The goal is to extract a prediction for the value of consumption that was passed into the system.
Creating an SDR Classifier¶
We will use the SDRClassifierFactory
for this and use the default
factory settings.
from nupic.algorithms.sdr_classifier_factory import SDRClassifierFactory
classifier = SDRClassifierFactory.create()
Running the Classifier¶
In order to call SDRClassifier.compute()
on the classifier, we need pass
it both the actual consumption
value and the bucketIdx
(bucket index),
which we can get from the encoder itself. This will allow the encoder to
classify predictions into a previously seen value.
# Get the bucket info for this input value for classification.
bucketIdx = scalarEncoder.getBucketIndices(consumption)[0]

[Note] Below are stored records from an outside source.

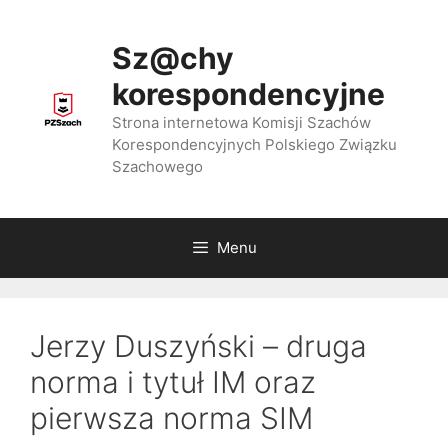
Przejdź
do
Sz@chy
treści
korespondencyjne
Strona internetowa Komisji Szachów
Korespondencyjnych Polskiego Związku
Szachowego
Menu
Jerzy Duszyński – druga
norma i tytuł IM oraz
pierwsza norma SIM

# Run classifier to translate active cells back to scalar value.
classifierResult = classifier.compute(
recordNum=count,
patternNZ=activeCells,
classification={
"bucketIdx": bucketIdx,
"actValue": consumption
},
learn=True,
infer=True
)
# Print the best prediction for 1 step out.
probability, value = sorted(
zip(classifierResult[1], classifierResult["actualValues"]),
reverse=True
)[0]
print("1-step: {:16} ({:4.4}%)".format(value, probability * 100))
The classiferResult
contains predicted values. Running the code above will
print the best prediction and its associated probability to the console:
1-step: 5.11804943107 (52.12%)
Congratulations! You’ve got HTM predictions for a scalar data stream!